Each part of the BHA is designed for a specific role. Drill collars—heavy, thick-walled joints of pipe—provide stiffness and weight to prevent buckling. Stabilizers increase BHA rigidity to prevent vibration and maintain trajectory. In certain formations, specialized reamers are employed to keep the borehole in gauge or enlarge it beyond the bit diameter and help reduce torque and drag. The BHA, in turn, is connected to 31-ft [9.5-m] joints of heavyweight drillpipe that form a transition between the drill collars of the BHA and the standard drillpipe used to make up the drillstring, which drives the bit.
The BHA is lowered through the drill floor, Kelly through the wellhead and into the conductor pipe. Once the bit is on bottom, a kelly bushing hexagonal or square shaped pipe, known as a kelly is screwed into the uppermost joint of drill pipe. The kelly is inserted into the kelly bushing (KB) and the rig's rotary drive is engaged. The rotary table turns the KB, which turns the kelly (Figure 1). The drillstring rotates (turning to the right in a clockwise rotation) and drilling begins. The commencement of drilling is termed spudding in, and, like a birthday, is recorded as the well's spud date.

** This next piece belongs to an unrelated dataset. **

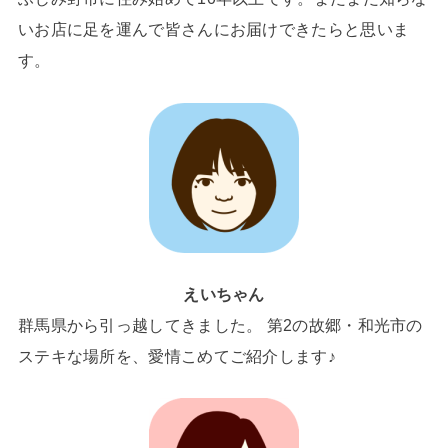
いお店に足を運んで皆さんにお届けできたらと思いま
す。
えいちゃん
群馬県から引っ越してきました。 第2の故郷・和光市の
ステキな場所を、愛情こめてご紹介します♪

As the bit bores deeper into the earth, each additional length of drillpipe is connected to the previous joint, and the drillstring grows progressively longer. Drilling fluid or mud, is pumped downhole to cool and lubricate the bit. The mud also carries away rock cuttings created by the bit. Drilling fluids typically consist of a specialized formulation of water or a nonaqueous continuous phase blended with powdered barite and other additives to control the rheology of the mud. (Sometimes water is used in the upper parts of a wellbore; some formation pressures are so low that air can be used instead of mud.)
High-pressure pumps draw the mud from surface tanks and send it down the center of the drillpipe. The mud is discharged through nozzles at the face of the bit. The pump pressure forces the mud upward along the outside of the drillpipe. It reaches the surface through the annular space between the drillpipe and casing, exiting through a flowline above the blowout preventer (BOP). The mud passes over a vibrating mesh screen at the shale shaker; there, formation cuttings are separated from the liquid mud, which falls through the screens to the mud tanks before circulating back into the well.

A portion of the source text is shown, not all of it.